Critically, the authors completely ignore our successful public health efforts while pointing to squishy math to claim the jail helped spur community COVID-19 spread. This may serve their advocacy goals, but not the truth.

During this pandemic, we followed the science. We were the first jail to start universally testing every person ordered into custody (84,000-plus tests administered so far). We opened shuttered buildings to allow more social distancing. We flooded the jail with sanitizer, masks, gloves and cleaning products. We created new quarantine and intake procedures. We vaccinated more than 6,500 people ordered into custody, and we even test the wastewater to monitor for COVID-19.

Researchers with the Centers for Disease Control and Prevention have pointed to our efforts as a model and found they led to a sharp drop in new jail cases even as the virus raged unabated in Chicago. Meanwhile, researchers that included experts from Yale and Stanford universities found jail protocols that exceeded CDC recommendations saved more than 30 lives, prevented 435 hospitalizations, and stopped 3,100 new cases over just the pandemic’s first 83 days.

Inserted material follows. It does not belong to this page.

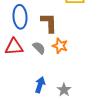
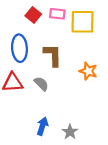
orange star: (60, 46) -> (88, 71), moved

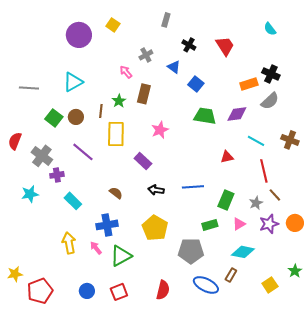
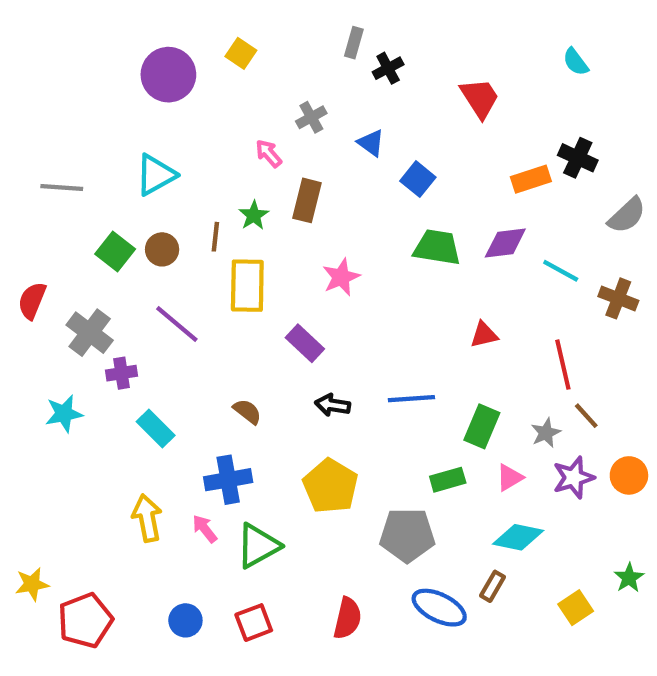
black cross: (189, 45) -> (388, 68), moved, turned 32
gray semicircle: (270, 101) -> (627, 215), moved
cyan line: (256, 141) -> (561, 271), moved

The authors also claimed a significant percentage of COVID-19 cases in the community originated in the jail. They failed to mention the significant limitations of that study, including that they didn’t have access to data related to those released who had COVID-19. This is of critical importance because it means they have no idea whether any of the anonymous individuals they studied were positive for the virus. As Dr. Stephanie Black, medical director of the Communicable Disease Program at the Chicago Department of Public Health, has said, ” … this study paints an alarming picture that simply is not supported by the evidence.”

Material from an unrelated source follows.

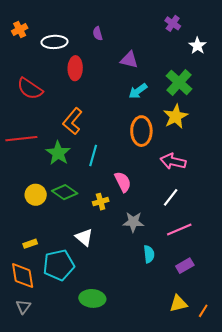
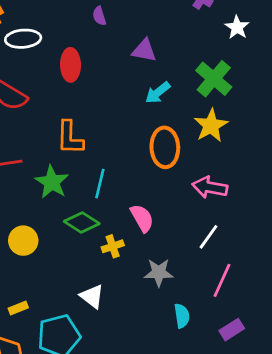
white ellipse: (54, 42) -> (23, 39), moved
orange L-shape: (73, 121) -> (70, 138), turned -36
green diamond: (65, 192) -> (82, 222), moved
pink line: (179, 229) -> (222, 280), turned -40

Internally, we know that in the first year of the pandemic 219 individuals were positive for COVID-19 and potentially contagious out of 16,286 individuals released to the community. Meanwhile, we had stringent protocols in place to try to minimize community spread, including safe housing plans for those without a stable place to live, clear medical guidance, educational packets and directly contacting the individual’s home to ensure they could self-isolate if needed.

As of Wednesday, despite the delta variant, there were only 27 positive cases in the jail, and all but three were identified at intake and quarantined, meaning they didn’t get the virus in the jail, and we minimized spread. In fact, about 75% of positive cases since March 1 have been identified through our stringent intake testing procedures.

The authors painted the picture they wanted to see: heartless bureaucrats doing nothing while people needlessly suffer in jail in a pandemic. The truth is, there are no easy answers or bad guys in this story, just people trying their best to help each other through an unprecedented pandemic. Spreading misinformation and half-truths for policy goals helps no one in these times.

Thomas J. Dart is the sheriff of Cook County, Illinois.